It's time to convince you to try ice fishing
Winter time does strange things to us here in the Midwest.
Quite often our tendencies lead us to making excuses so as to just sit inside and complain it's too cold and the lakes are frozen solid. A funny and strange lot we are.
And that brings me to that large grouping of lost souls, the ones who wear blinders most of the day and a good piece of the evening as well. You would laugh yourself silly if you had been around around me when I start talking about the joys of celebrating winter by spending some time ice fishing.
I started ice fishing in earnest when I lived in Madison, Wis. A local befriended me and then took me for rides on the back of his snowmobile. He pointed out various locations on Lake Mendota, Kegonsa, and several local spots. He then gave me a crash course on how to find and catch some pan fish.
I later graduated to the "big league" when I relocated to the Minneapolis area. I bought a second-hand ice shelter, some super-warm clothing along with a borrowed snow machine. Every trip on Lake Minnetonka brought me more experience.
This long preface is targeted at all of you who claim ice fishing is not for you.
I say this aspect of our sport can be some of the best time out-of-doors.

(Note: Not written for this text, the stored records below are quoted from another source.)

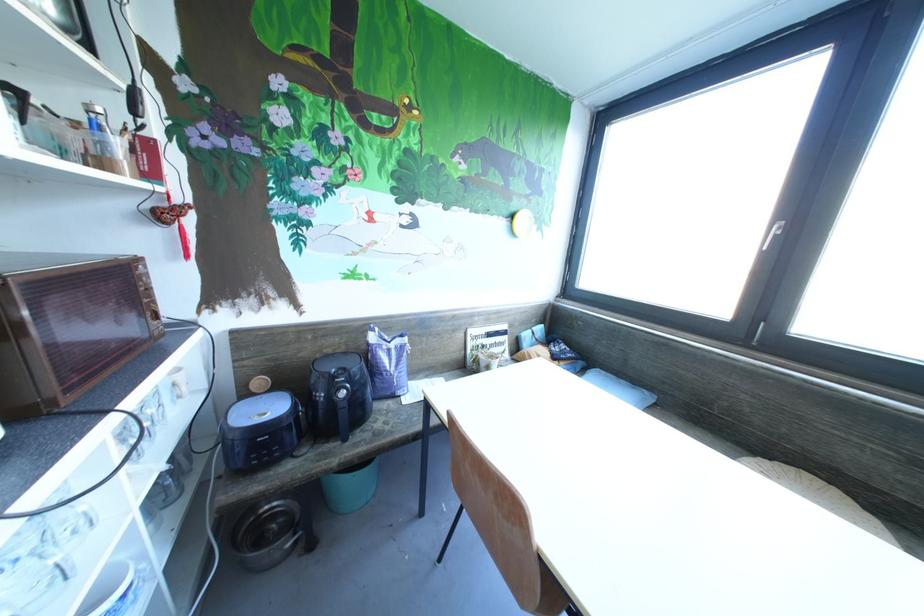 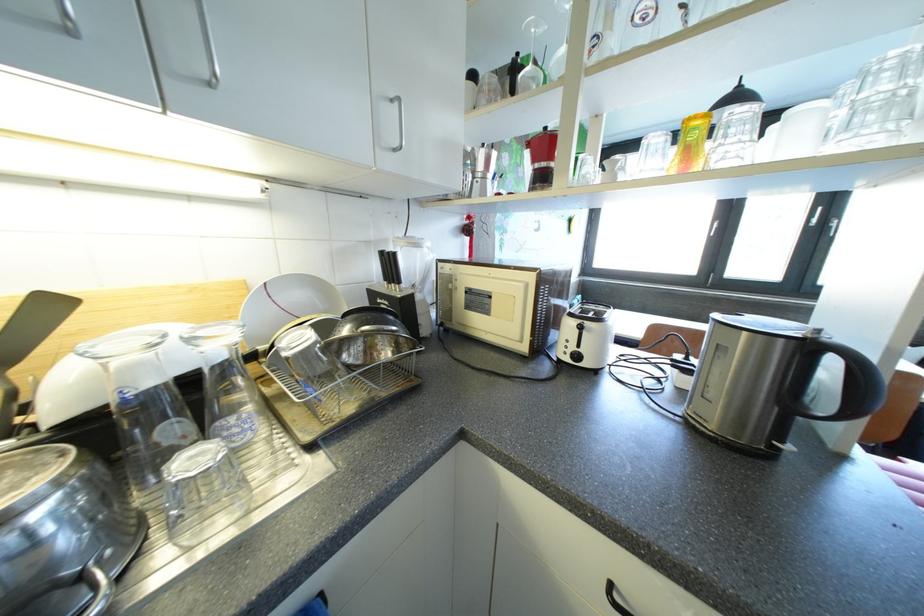 Question: What movement of the cameraman would produce the second image?

Choices:
 (A) Left
 (B) Right
 (C) Forward
 (D) Backward

Answer: (A)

For example, outdoorsman A.J. Paul, local raconteur and workshop wizard, had become one of the most ardent ice men I had encountered. In fact some would say A.J. is as enthusiastic as ice fishing maven Chuck Thompson.
And yet despite A.J.'s professorial demeanor while explaining his joy with "icing," some people have a tendency, as one could say, to avoid this jolly chap like the plague. C'est la vie.

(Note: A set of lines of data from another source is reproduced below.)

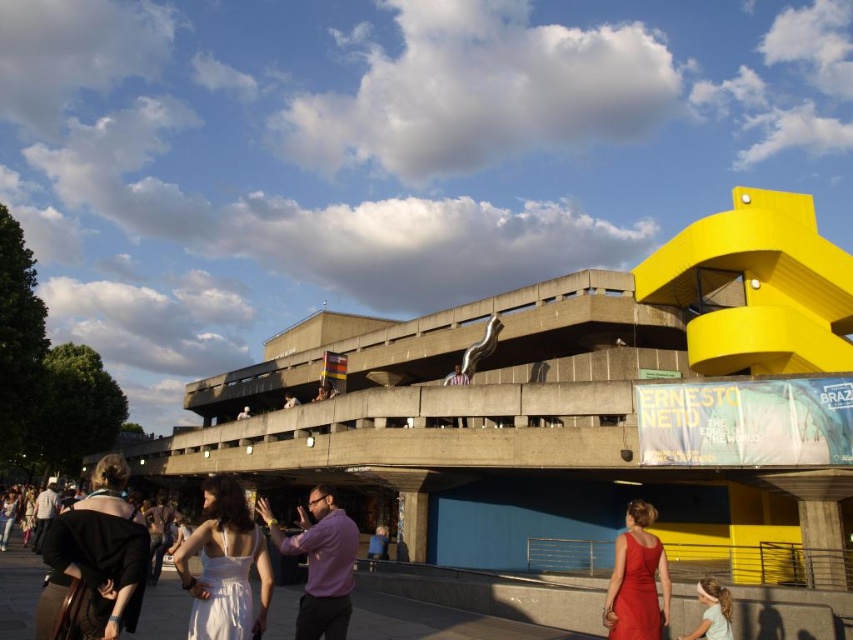 Question: Estimate the real-world distances between objects in this image. Which object is closer to the matte white dress at center?

Choices:
 (A) matte red dress at lower center
 (B) white fabric shirt at center
 (C) purple matte shirt at center

Answer: (C)

Question: Can you confirm if light blue fabric dress at lower right is smaller than white fabric shirt at center?

Choices:
 (A) yes
 (B) no

Answer: (A)

Question: Can you confirm if purple matte shirt at center is smaller than matte red dress at lower center?

Choices:
 (A) yes
 (B) no

Answer: (B)

Question: Can you confirm if purple matte shirt at center is positioned below matte white dress at center?

Choices:
 (A) yes
 (B) no

Answer: (A)

Question: Which point appears farthest from the camera in this image?

Choices:
 (A) (218, 536)
 (B) (653, 637)
 (C) (721, 609)
 (D) (241, 416)

Answer: (D)

Question: Which object appears closest to the camera in this image?

Choices:
 (A) purple matte shirt at center
 (B) black fabric dress at lower left

Answer: (B)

There are certain key elements with this that one must adhere to.
Ultra-cold weather dictates we use portable or collapsible ice shelters — tents, if you will. Heavy, insulated boots with attached ice cleats are a must so you don't break your neck while walking. Thick gloves are either worn or clipped to your jacket's collar like they were when we were kids trudging home from school in the snow. If your little pinkies and toes are sheltered from the frigid air, chances are you'll be a happy camper.
One needs an ice auger to drill holes. A couple small, super-ultralight ice rods and reels spooled with 2- and 4-pound test line belong on your shopping list. A portable fish-finder is the last main tool you can make use of while out there, and a small, l.e.d. headlamp if you fish at night.

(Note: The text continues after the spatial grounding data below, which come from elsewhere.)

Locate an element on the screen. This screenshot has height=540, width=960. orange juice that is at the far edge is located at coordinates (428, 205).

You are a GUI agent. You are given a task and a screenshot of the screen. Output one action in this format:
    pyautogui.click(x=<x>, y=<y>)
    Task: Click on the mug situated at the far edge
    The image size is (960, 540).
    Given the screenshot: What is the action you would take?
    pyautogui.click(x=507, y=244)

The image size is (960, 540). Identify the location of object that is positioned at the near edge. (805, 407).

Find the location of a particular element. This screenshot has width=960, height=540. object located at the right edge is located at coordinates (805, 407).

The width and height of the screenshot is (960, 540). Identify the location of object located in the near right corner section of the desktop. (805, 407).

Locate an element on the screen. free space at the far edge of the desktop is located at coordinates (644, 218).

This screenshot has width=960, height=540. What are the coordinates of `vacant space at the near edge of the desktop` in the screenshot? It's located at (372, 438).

And yet when I do my annual ice fishing seminars I usually find myself answering questions about fly fishing in the Florida Keys. Go figure.
I must say one hasn't experienced true life until you've caught a mess of crappies and bluegills through the ice and prepared them for the skillet.
I know that whatever joy and good times I recollect probably won't affect the average reader much. And I believe a first-time ice angler must have a great time that first time or all this rhetoric is just that, storytelling and idle talk.
But if there is the slightest bit of interest, there could very well be hope for you.